他说舞轻尘看不透放不下,可看不透放不下的何止舞轻尘一人,他亦是。三千空载候一人,问君思君不见君。他的冷漠沧桑也许就是在这不断的痴等中慢慢磨成的吧。
这数千载的时光说长不长,说短也不短,但对于他来说实在太过漫长,漫长到将他的傲气和勇气都磨尽了都没等到那人,那属于他傲视一切的锋芒也只有见到他等的那人才会绽放。
夜空,繁星似水,月色如霜,凄冷苦寒的月光无声撒下,周围一片寂静,只有黑色的海浪不断拍打船只的声音。嫦娥应悔偷灵药,碧海青天夜夜心。
船翁的袍袖无风自鼓,一股莫名的气机从他身上散发,牵引着周围的灵气。在这方小舟内,灵气密度极速提高,周围千丈风云倒卷,无数的灵气疯狂涌来,雾化,液化,半固化。不备之下,舞轻尘都被这高浓度的灵气呛了一口。
舞轻尘惊骇了,周围全部都是液化的灵气,每一次呼吸都是灵气液,即使你不修炼,灵气都在疯狂涌入身体,这是何等的手段,所谓修炼圣地也不过如此。
然而,这对舞轻尘用处没有旁人那么大,无法静心修炼的她根本不能最大化吸收这灵气。对她来说,灵气只要超过了一定的程度,无论怎么提升浓度,效果也是一样。她只能通过生生不息的洪门神功和身体的本能自发吸收灵气,但对于修炼来说,这只是杯水车薪。

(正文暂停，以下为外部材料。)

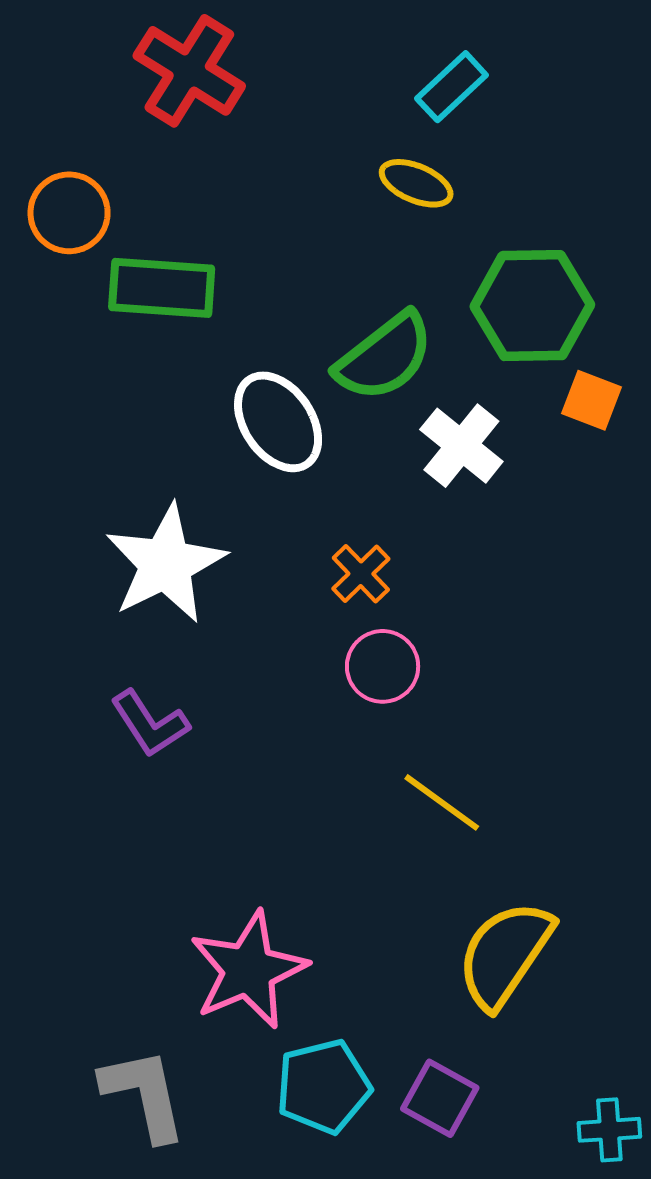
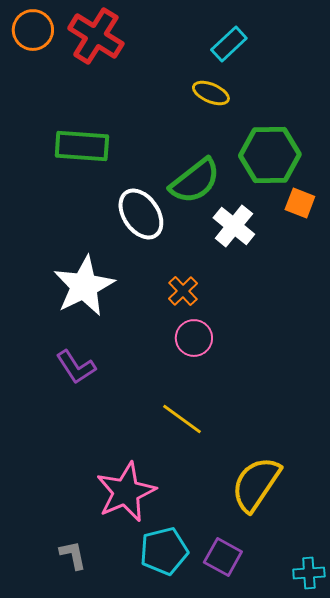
orange circle: (69, 213) -> (33, 30), moved
yellow line: (442, 802) -> (182, 419), moved
gray L-shape: (144, 1094) -> (73, 555), size x0.6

这涌入身体的灵气只有一小部分被洪门神功同化,化为舞轻尘的修为,还有一小部分被身体细胞吸收储存,潜移默化的改造淬体。剩下的绝大部分却是随着呼吸逸散了,十分可惜。
船翁掐了一个法决,灵气便停止涌入。随后挥手一招,这半固化的灵气直接在虚空凝形,化为一方三尺白玉桌和几个活灵活现的小人翩翩起舞。无数的星力倾泻而下,在船翁造物手段下汇成两樽九龙杯,清冷的月华如水注入化为酒液。

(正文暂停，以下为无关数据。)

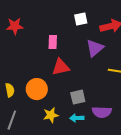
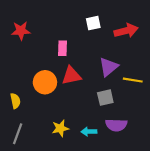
purple triangle: (95, 48) -> (109, 67), moved
orange circle: (37, 89) -> (45, 82), moved
gray square: (78, 97) -> (105, 98), moved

一汪琥珀色的酒液散发异香,琳琳光彩闪烁与天上的月光相呼应。无可争议,这汪以月之精华酿制的酒液已经可以胜过天底下大部分的天材地宝了。
舞轻尘面露异色,虚空造物,这可是神道手段。以日月精华便可创造出天材地宝,前辈,你的身份已经是呼之欲出了。以你的实力手段,师傅又与你有救命之恩,你当时为何不助洪门一臂之力呢?或者说,你在谋划着什么?
想到这里,舞轻尘的眼里出现一丝愤怒,但被她掩饰得很好,没有被船翁发现,或者说,船翁也不屑于观察。
也许船翁即使没有观察也早就感知到了舞轻尘的而已,但那又怎么样,舞轻尘的这点微末实力,能翻出什么大风浪。
他自顾自道:“这不过小道而,不值一提,倘若你封神,亦可做到。”
舞轻尘眼中露出一丝寒芒:“前辈,你是谁?”舞轻尘按耐不住了,开始质问船翁。
“我曾说过,我的名字我早已忘却,至于我的身份,只要你喝下这杯酒,我就告诉你。”船翁还是那种听了令人恨得牙痒痒的轻描淡写的语气。
舞轻尘冷哼一声:“我不会喝酒。”
“你爱喝不喝,你不喝我也不吃亏,只是,我这神酿就白白浪费了。本想着女子纯阴之体,配上月华阴寒,可以压制你心头的炽阳真火,看来我的一片苦心是自作多情了。小丫头,可以压制你伤势的酒都不喝,有志气。”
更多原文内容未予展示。